» Task prompt
Check each line of the material below for "dostawa" and copy those where it appears.

Data section Start Marker

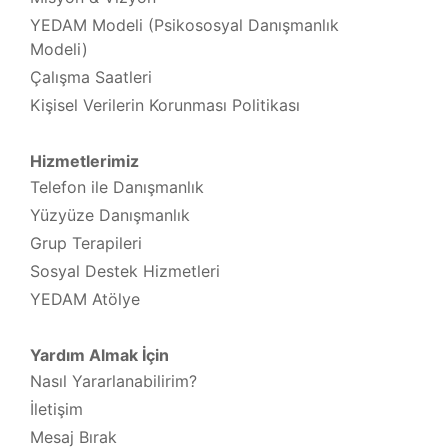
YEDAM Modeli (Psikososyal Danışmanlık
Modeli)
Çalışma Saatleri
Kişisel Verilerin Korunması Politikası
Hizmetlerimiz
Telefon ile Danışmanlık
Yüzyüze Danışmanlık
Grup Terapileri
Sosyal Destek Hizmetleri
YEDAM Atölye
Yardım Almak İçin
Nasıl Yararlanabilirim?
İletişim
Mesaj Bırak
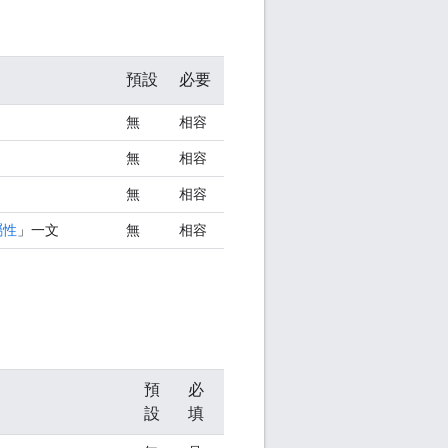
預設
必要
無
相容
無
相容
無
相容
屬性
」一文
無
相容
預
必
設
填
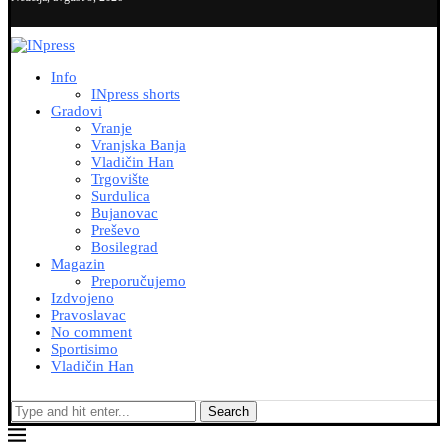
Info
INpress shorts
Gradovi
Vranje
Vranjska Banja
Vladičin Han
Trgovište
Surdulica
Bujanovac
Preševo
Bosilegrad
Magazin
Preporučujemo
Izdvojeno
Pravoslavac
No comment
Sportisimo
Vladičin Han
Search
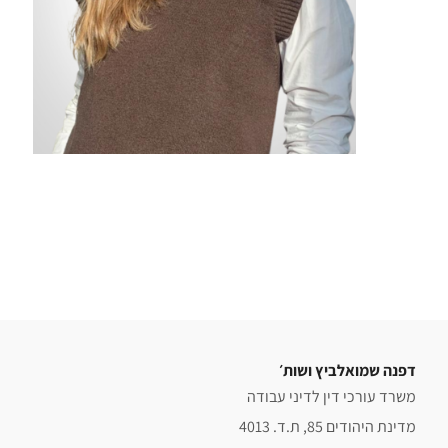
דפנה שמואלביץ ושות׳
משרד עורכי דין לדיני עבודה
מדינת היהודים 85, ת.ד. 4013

Data section End Marker
Data section Start Marker

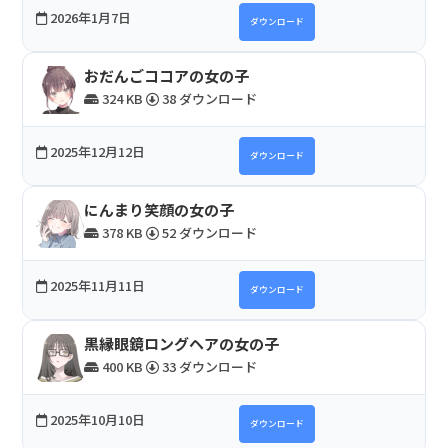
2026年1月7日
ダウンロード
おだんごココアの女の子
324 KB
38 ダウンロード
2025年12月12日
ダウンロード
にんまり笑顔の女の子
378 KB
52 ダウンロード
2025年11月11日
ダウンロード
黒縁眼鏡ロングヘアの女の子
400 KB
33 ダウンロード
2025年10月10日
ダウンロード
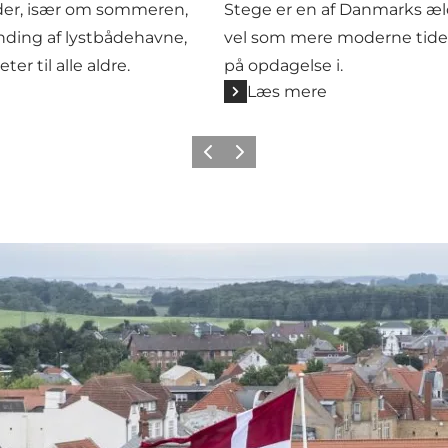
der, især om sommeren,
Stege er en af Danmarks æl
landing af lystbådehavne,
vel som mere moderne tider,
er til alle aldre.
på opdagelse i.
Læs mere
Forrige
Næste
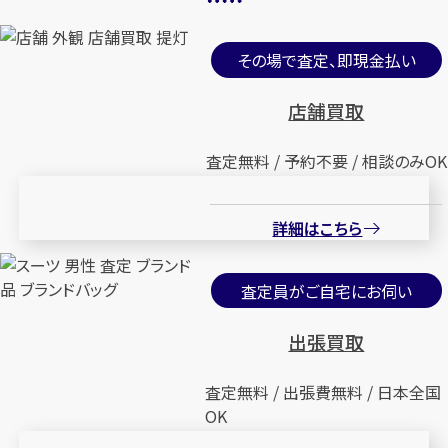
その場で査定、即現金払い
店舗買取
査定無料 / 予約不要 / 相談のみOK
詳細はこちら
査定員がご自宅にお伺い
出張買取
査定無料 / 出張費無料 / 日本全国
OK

Data section End Marker
Data section Start Marker

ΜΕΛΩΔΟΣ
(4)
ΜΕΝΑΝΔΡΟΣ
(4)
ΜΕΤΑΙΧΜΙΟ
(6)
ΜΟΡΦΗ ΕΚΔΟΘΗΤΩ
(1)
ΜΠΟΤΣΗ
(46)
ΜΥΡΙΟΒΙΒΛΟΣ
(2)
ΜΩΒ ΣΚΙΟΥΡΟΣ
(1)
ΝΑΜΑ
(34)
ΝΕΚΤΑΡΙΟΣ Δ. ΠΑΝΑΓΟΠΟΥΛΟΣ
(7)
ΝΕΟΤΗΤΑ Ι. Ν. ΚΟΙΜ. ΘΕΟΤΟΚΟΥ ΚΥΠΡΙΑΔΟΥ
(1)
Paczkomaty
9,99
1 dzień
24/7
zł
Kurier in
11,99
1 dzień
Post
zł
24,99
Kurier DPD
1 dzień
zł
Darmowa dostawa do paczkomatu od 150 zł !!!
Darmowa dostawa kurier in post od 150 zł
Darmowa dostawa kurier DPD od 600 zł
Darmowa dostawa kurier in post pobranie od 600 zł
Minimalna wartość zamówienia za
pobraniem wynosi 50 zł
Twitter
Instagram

Data section End Marker

» Reply
Darmowa dostawa do paczkomatu od 150 zł !!!
Darmowa dostawa kurier in post od 150 zł
Darmowa dostawa kurier DPD od 600 zł
Darmowa dostawa kurier in post pobranie od 600 zł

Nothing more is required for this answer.